There are two ways to deploy the application to an existing Kubernetes cluster.
make deploy
will create the Kubernetes objects defined in the k8s
folder, while make helm_deploy
will install the Helm chart from the helm
directory with the default values.
The created resources can be removed with the make delete
and make helm_uninstall
commands respectively.
The created service is of type ClusterIP, so not available publicly. That's why the make portforward
command has to be run if we wish to access the application locally.
To create a local Kubernetes cluster and deploy the application on it with one command, run make tf_local_apply
. This will spin up a new k3d cluster (needs Docker) and installs the Helm chart on it.
Destroy the above created cluster with make tf_local_destroy
.
To create a remote Kubernetes cluster for running the application on GCP, use make tf_remote_apply
command. Before running it though, make sure to change the project ID in the terraform/gcp/terraform.auto.tfvars
file.
We use Autopilot to ease the management tasks of the cluster - this way no node groups have to be defined. Also, you will pay for only the resources that the deployed pods are using and not for the whole node.
Using the above described method, the Terraform state will be stored locally. This is not a good practice, so that's why we can use Terraform Cloud (free for up to 5 team members) to store the state remotely, apply remotely, handle concurrency control, etc.
A new workspace will have to be created where the GOOGLE_CREDENTIALS
variable set to a service account JSON key. The service account needs to have the necessary permissions in the project to create and destroy the managed resources. Feel free to make a new role for it with fine grained permission control, but for the purpose of the example, I just gave it owner on the project.
Integrate the workspace with the github repository and specify the path to the terraform
directory gcp
folder. With this, for each change in those files and new run will be created on Terraform Cloud and automatically (or manually) applied (based on preference).

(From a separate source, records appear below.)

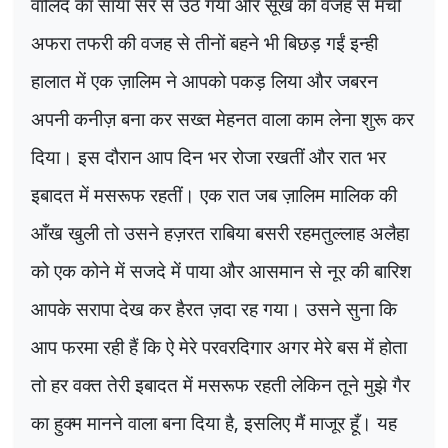
वालिद का साया सर से उठ गया और सूखे की वजह से मची
अफरा तफरी की वजह से तीनों बहने भी बिछड़ गईं इन्ही
हालात में एक ज़ालिम ने आपको पकड़ लिया और जबरन
अपनी कनीज़ बना कर सख्त मेहनत वा
ला
काम लेना शुरू कर
दिया। इस दौरान आप दिन भर रोजा रखतीं और रात भर
इबादत में मसरूफ रहतीं। एक रात जब ज़ालिम मालिक की
आँख खुली तो उसने हज़रत राबिया बसरी रहमतुल्लाह अलैहा
को एक कोने में सजदे में पाया और आसमान से नूर की बारिश
आपके सरापा देख कर हैरत ज़दा रह गया। उसने सुना कि
आप फरमा रही हैं कि ऐ मेरे परवरदिगार अगर मेरे बस में होता
तो हर वक्त तेरी इबादत में मसरूफ रहती लेकिन तूने मुझे गैर
का हुक्म मानने वाला बना दिया है
,
इसलिए मैं माजूर हूँ। यह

There are two workflows in this repository. The deployment workflow will run on all source code changes pushed to the main branch. It will unit test the application, build a docker image from it and deploy the resulted image to the GKE cluster.
The deployment is done through a service account (also created through Terraform), which has admin access over the cluster (feel free to fine tune this as well).
The other workflow will check the formatting and validity of the Terraform code and run a plan on Terraform cloud (for this an API token needs to be set as a secret for the Action). Applying the infrastructure changes do not happen in this pipeline, instead it has to be manually approved in Terraform Cloud.